Stored items
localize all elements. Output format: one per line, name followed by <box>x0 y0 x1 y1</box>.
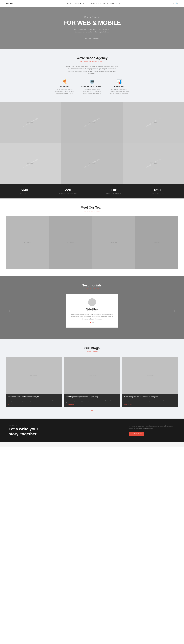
b-dot-1[interactable] <box>92 410 92 411</box>
feature-design: 💻 DESIGN & DEVELOPMENT Lorem ipsum dolor… <box>81 79 103 94</box>
blog-read-1[interactable]: READ MORE <box>8 404 60 405</box>
nav-flag-icon[interactable]: 🏳 <box>173 2 175 4</box>
portfolio-item-3[interactable]: 660×440 640×480 TO 1920×1080 <box>123 102 184 143</box>
hero-dot-1[interactable] <box>87 43 90 43</box>
nav-logo[interactable]: Scoda. <box>6 2 14 5</box>
team-member-4[interactable]: 800×980 <box>135 216 178 269</box>
footer-cta: CAREERS Let's write your story, together… <box>0 418 184 442</box>
blog-title-2: Want to get an expert to write on your b… <box>66 396 118 398</box>
hero-cta-button[interactable]: START A PROJECT <box>82 36 102 40</box>
agency-subtitle: THE WAY WE WORK IS FUN <box>6 61 178 62</box>
blog-post-3: 1610×1065 Great things are not accomplis… <box>122 357 178 408</box>
nav-actions: 🏳 🔍 <box>173 2 178 4</box>
branding-icon: 🍕 <box>53 79 76 84</box>
next-arrow[interactable]: › <box>174 309 175 312</box>
features-grid: 🍕 BRANDING Lorem ipsum dolor sit amet, c… <box>6 79 178 94</box>
portfolio-size-6: 660×440 <box>150 162 157 164</box>
portfolio-item-6[interactable]: 660×440 640×480 TO 1920×1080 <box>123 143 184 184</box>
footer-tagline-line2: story, together. <box>9 432 38 436</box>
team-size-1: 800×980 <box>24 242 30 244</box>
blog-read-2[interactable]: READ MORE <box>66 404 118 405</box>
stat-hours-label: HOURS OF PROJECT <box>106 193 122 194</box>
blog-img-size-1: 1610×1065 <box>30 374 37 376</box>
design-name: DESIGN & DEVELOPMENT <box>81 86 103 87</box>
blog-img-2: 1430×1065 <box>64 357 120 394</box>
portfolio-item-5[interactable]: 660×440 640×480 TO 1920×1080 <box>61 143 123 184</box>
team-member-3[interactable]: 800×980 <box>92 216 135 269</box>
testimonial-name: Michael Hans <box>71 308 113 310</box>
stat-hours: 108 HOURS OF PROJECT <box>106 188 122 194</box>
stat-projects-label: PROJECTS WINS <box>151 193 164 194</box>
hero-dot-2[interactable] <box>91 43 93 43</box>
footer-tagline: Let's write your story, together. <box>9 427 38 436</box>
blog-subtitle: LATEST NEWS <box>6 351 178 352</box>
feature-marketing: 📊 MARKETING Lorem ipsum dolor sit amet, … <box>108 79 131 94</box>
stat-cups-number: 5600 <box>20 188 30 192</box>
nav-home[interactable]: HOME ▾ <box>67 3 72 4</box>
t-dot-2[interactable] <box>92 322 92 323</box>
nav-blog[interactable]: BLOG ▾ <box>83 3 89 4</box>
nav-pages[interactable]: PAGES ▾ <box>75 3 81 4</box>
footer-contact-button[interactable]: CONTACT US <box>129 432 144 436</box>
stat-years: 220 YEARS OF EXPERIENCE <box>59 188 77 194</box>
branding-text: Lorem ipsum dolor sit amet, consectetur … <box>53 88 76 94</box>
agency-title: We're Scoda Agency <box>6 56 178 60</box>
feature-branding: 🍕 BRANDING Lorem ipsum dolor sit amet, c… <box>53 79 76 94</box>
team-size-4: 800×980 <box>154 242 160 244</box>
testimonials-wrapper: ‹ Michael Hans — Graphic Designer — Quis… <box>6 294 178 328</box>
blog-post-1: 1610×1065 The Perfect Music for the Perf… <box>6 357 62 408</box>
stat-projects-number: 650 <box>151 188 164 192</box>
stat-cups: 5600 CUP OF TEA <box>20 188 30 194</box>
portfolio-item-4[interactable]: 660×440 640×480 TO 1920×1080 <box>0 143 61 184</box>
team-grid: 800×980 800×980 800×980 800×980 <box>6 216 178 269</box>
portfolio-size-5: 660×440 <box>89 162 95 164</box>
footer-description: We do not tell you our story. We write i… <box>129 425 175 430</box>
stat-projects: 650 PROJECTS WINS <box>151 188 164 194</box>
blog-title: Our Blogs <box>6 346 178 350</box>
stat-years-number: 220 <box>59 188 77 192</box>
testimonials-title: Testimonials <box>6 284 178 287</box>
nav-portfolio[interactable]: PORTFOLIO ▾ <box>91 3 101 4</box>
agency-description: We are a fully in-house digital agency f… <box>65 65 119 75</box>
testimonials-subtitle: HAPPY CLIENTS <box>6 288 178 290</box>
team-member-1[interactable]: 800×980 <box>6 216 49 269</box>
blog-dots <box>6 410 178 411</box>
blog-img-1: 1610×1065 <box>6 357 62 394</box>
nav-shop[interactable]: SHOP ▾ <box>103 3 108 4</box>
branding-name: BRANDING <box>53 86 76 87</box>
portfolio-grid: 660×440 640×480 TO 1920×1080 660×440 640… <box>0 102 184 184</box>
testimonial-avatar <box>88 298 96 306</box>
blog-title-3: Great things are not accomplished who pa… <box>124 396 176 398</box>
hero-title: FOR WEB & MOBILE <box>63 20 121 26</box>
testimonial-dots <box>71 322 113 323</box>
t-dot-3[interactable] <box>93 322 94 323</box>
portfolio-size-2: 660×440 <box>89 121 95 123</box>
portfolio-item-1[interactable]: 660×440 640×480 TO 1920×1080 <box>0 102 61 143</box>
portfolio-size-1: 660×440 <box>27 121 34 123</box>
blog-read-3[interactable]: READ MORE <box>124 404 176 405</box>
design-icon: 💻 <box>81 79 103 84</box>
blog-post-2: 1430×1065 Want to get an expert to write… <box>64 357 120 408</box>
design-text: Lorem ipsum dolor sit amet, consectetur … <box>81 88 103 94</box>
portfolio-size-3: 660×440 <box>150 121 157 123</box>
footer-bottom <box>0 442 184 446</box>
team-member-2[interactable]: 800×980 <box>49 216 92 269</box>
blog-section: Our Blogs LATEST NEWS 1610×1065 The Perf… <box>0 339 184 419</box>
nav-search-icon[interactable]: 🔍 <box>176 2 178 4</box>
navbar: Scoda. HOME ▾ PAGES ▾ BLOG ▾ PORTFOLIO ▾… <box>0 0 184 7</box>
portfolio-item-2[interactable]: 660×440 640×480 TO 1920×1080 <box>61 102 123 143</box>
nav-elements[interactable]: ELEMENTS ▾ <box>110 3 120 4</box>
testimonials-section: Testimonials HAPPY CLIENTS ‹ Michael Han… <box>0 276 184 339</box>
portfolio-size-4: 660×440 <box>27 162 34 164</box>
team-size-3: 800×980 <box>110 242 117 244</box>
prev-arrow[interactable]: ‹ <box>9 309 10 312</box>
hero-dots <box>87 43 97 43</box>
nav-links: HOME ▾ PAGES ▾ BLOG ▾ PORTFOLIO ▾ SHOP ▾… <box>67 3 120 4</box>
agency-section: We're Scoda Agency THE WAY WE WORK IS FU… <box>0 49 184 102</box>
stats-section: 5600 CUP OF TEA 220 YEARS OF EXPERIENCE … <box>0 184 184 198</box>
blog-title-1: The Perfect Music for the Perfect Party … <box>8 396 60 398</box>
hero-dot-3[interactable] <box>94 43 97 43</box>
t-dot-1[interactable] <box>90 322 91 323</box>
testimonial-card: Michael Hans — Graphic Designer — Quisqu… <box>66 294 118 328</box>
stat-cups-label: CUP OF TEA <box>20 193 30 194</box>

• Exercise description: Word-for-word output of every record is needed, with images omitted.

• Solved problem:
localize all elements. Output format: one per line, name followed by <box>x0 y0 x1 y1</box>.
b-dot-1[interactable] <box>92 410 92 411</box>
feature-design: 💻 DESIGN & DEVELOPMENT Lorem ipsum dolor… <box>81 79 103 94</box>
blog-read-1[interactable]: READ MORE <box>8 404 60 405</box>
nav-flag-icon[interactable]: 🏳 <box>173 2 175 4</box>
portfolio-item-3[interactable]: 660×440 640×480 TO 1920×1080 <box>123 102 184 143</box>
hero-dot-1[interactable] <box>87 43 90 43</box>
nav-logo[interactable]: Scoda. <box>6 2 14 5</box>
team-member-4[interactable]: 800×980 <box>135 216 178 269</box>
footer-cta: CAREERS Let's write your story, together… <box>0 418 184 442</box>
blog-title-2: Want to get an expert to write on your b… <box>66 396 118 398</box>
hero-cta-button[interactable]: START A PROJECT <box>82 36 102 40</box>
agency-subtitle: THE WAY WE WORK IS FUN <box>6 61 178 62</box>
blog-post-3: 1610×1065 Great things are not accomplis… <box>122 357 178 408</box>
nav-actions: 🏳 🔍 <box>173 2 178 4</box>
branding-icon: 🍕 <box>53 79 76 84</box>
next-arrow[interactable]: › <box>174 309 175 312</box>
features-grid: 🍕 BRANDING Lorem ipsum dolor sit amet, c… <box>6 79 178 94</box>
portfolio-size-6: 660×440 <box>150 162 157 164</box>
portfolio-item-6[interactable]: 660×440 640×480 TO 1920×1080 <box>123 143 184 184</box>
footer-tagline-line2: story, together. <box>9 432 38 436</box>
team-size-1: 800×980 <box>24 242 30 244</box>
blog-read-2[interactable]: READ MORE <box>66 404 118 405</box>
stat-hours-label: HOURS OF PROJECT <box>106 193 122 194</box>
blog-img-size-1: 1610×1065 <box>30 374 37 376</box>
design-name: DESIGN & DEVELOPMENT <box>81 86 103 87</box>
blog-img-2: 1430×1065 <box>64 357 120 394</box>
portfolio-item-5[interactable]: 660×440 640×480 TO 1920×1080 <box>61 143 123 184</box>
team-member-3[interactable]: 800×980 <box>92 216 135 269</box>
testimonial-name: Michael Hans <box>71 308 113 310</box>
stat-hours: 108 HOURS OF PROJECT <box>106 188 122 194</box>
stat-projects-label: PROJECTS WINS <box>151 193 164 194</box>
hero-dot-2[interactable] <box>91 43 93 43</box>
footer-tagline: Let's write your story, together. <box>9 427 38 436</box>
blog-subtitle: LATEST NEWS <box>6 351 178 352</box>
feature-marketing: 📊 MARKETING Lorem ipsum dolor sit amet, … <box>108 79 131 94</box>
stat-cups-number: 5600 <box>20 188 30 192</box>
nav-home[interactable]: HOME ▾ <box>67 3 72 4</box>
t-dot-2[interactable] <box>92 322 92 323</box>
nav-blog[interactable]: BLOG ▾ <box>83 3 89 4</box>
nav-pages[interactable]: PAGES ▾ <box>75 3 81 4</box>
footer-contact-button[interactable]: CONTACT US <box>129 432 144 436</box>
stat-years: 220 YEARS OF EXPERIENCE <box>59 188 77 194</box>
branding-text: Lorem ipsum dolor sit amet, consectetur … <box>53 88 76 94</box>
agency-title: We're Scoda Agency <box>6 56 178 60</box>
feature-branding: 🍕 BRANDING Lorem ipsum dolor sit amet, c… <box>53 79 76 94</box>
team-size-4: 800×980 <box>154 242 160 244</box>
testimonials-wrapper: ‹ Michael Hans — Graphic Designer — Quis… <box>6 294 178 328</box>
blog-post-1: 1610×1065 The Perfect Music for the Perf… <box>6 357 62 408</box>
stat-projects-number: 650 <box>151 188 164 192</box>
stat-cups: 5600 CUP OF TEA <box>20 188 30 194</box>
portfolio-item-4[interactable]: 660×440 640×480 TO 1920×1080 <box>0 143 61 184</box>
team-grid: 800×980 800×980 800×980 800×980 <box>6 216 178 269</box>
portfolio-size-5: 660×440 <box>89 162 95 164</box>
footer-description: We do not tell you our story. We write i… <box>129 425 175 430</box>
stat-projects: 650 PROJECTS WINS <box>151 188 164 194</box>
blog-title: Our Blogs <box>6 346 178 350</box>
stat-years-number: 220 <box>59 188 77 192</box>
testimonials-title: Testimonials <box>6 284 178 287</box>
nav-portfolio[interactable]: PORTFOLIO ▾ <box>91 3 101 4</box>
agency-description: We are a fully in-house digital agency f… <box>65 65 119 75</box>
testimonials-subtitle: HAPPY CLIENTS <box>6 288 178 290</box>
team-member-1[interactable]: 800×980 <box>6 216 49 269</box>
blog-dots <box>6 410 178 411</box>
blog-img-1: 1610×1065 <box>6 357 62 394</box>
nav-shop[interactable]: SHOP ▾ <box>103 3 108 4</box>
branding-name: BRANDING <box>53 86 76 87</box>
portfolio-grid: 660×440 640×480 TO 1920×1080 660×440 640… <box>0 102 184 184</box>
testimonial-avatar <box>88 298 96 306</box>
blog-title-3: Great things are not accomplished who pa… <box>124 396 176 398</box>
hero-title: FOR WEB & MOBILE <box>63 20 121 26</box>
testimonial-dots <box>71 322 113 323</box>
t-dot-3[interactable] <box>93 322 94 323</box>
portfolio-size-2: 660×440 <box>89 121 95 123</box>
portfolio-item-1[interactable]: 660×440 640×480 TO 1920×1080 <box>0 102 61 143</box>
portfolio-size-1: 660×440 <box>27 121 34 123</box>
blog-read-3[interactable]: READ MORE <box>124 404 176 405</box>
design-icon: 💻 <box>81 79 103 84</box>
blog-post-2: 1430×1065 Want to get an expert to write… <box>64 357 120 408</box>
design-text: Lorem ipsum dolor sit amet, consectetur … <box>81 88 103 94</box>
portfolio-size-3: 660×440 <box>150 121 157 123</box>
footer-bottom <box>0 442 184 446</box>
team-member-2[interactable]: 800×980 <box>49 216 92 269</box>
blog-section: Our Blogs LATEST NEWS 1610×1065 The Perf… <box>0 339 184 419</box>
nav-search-icon[interactable]: 🔍 <box>176 2 178 4</box>
navbar: Scoda. HOME ▾ PAGES ▾ BLOG ▾ PORTFOLIO ▾… <box>0 0 184 7</box>
portfolio-item-2[interactable]: 660×440 640×480 TO 1920×1080 <box>61 102 123 143</box>
nav-elements[interactable]: ELEMENTS ▾ <box>110 3 120 4</box>
testimonials-section: Testimonials HAPPY CLIENTS ‹ Michael Han… <box>0 276 184 339</box>
portfolio-size-4: 660×440 <box>27 162 34 164</box>
team-size-3: 800×980 <box>110 242 117 244</box>
prev-arrow[interactable]: ‹ <box>9 309 10 312</box>
hero-dots <box>87 43 97 43</box>
nav-links: HOME ▾ PAGES ▾ BLOG ▾ PORTFOLIO ▾ SHOP ▾… <box>67 3 120 4</box>
agency-section: We're Scoda Agency THE WAY WE WORK IS FU… <box>0 49 184 102</box>
stats-section: 5600 CUP OF TEA 220 YEARS OF EXPERIENCE … <box>0 184 184 198</box>
blog-title-1: The Perfect Music for the Perfect Party … <box>8 396 60 398</box>
hero-dot-3[interactable] <box>94 43 97 43</box>
t-dot-1[interactable] <box>90 322 91 323</box>
testimonial-card: Michael Hans — Graphic Designer — Quisqu… <box>66 294 118 328</box>
stat-cups-label: CUP OF TEA <box>20 193 30 194</box>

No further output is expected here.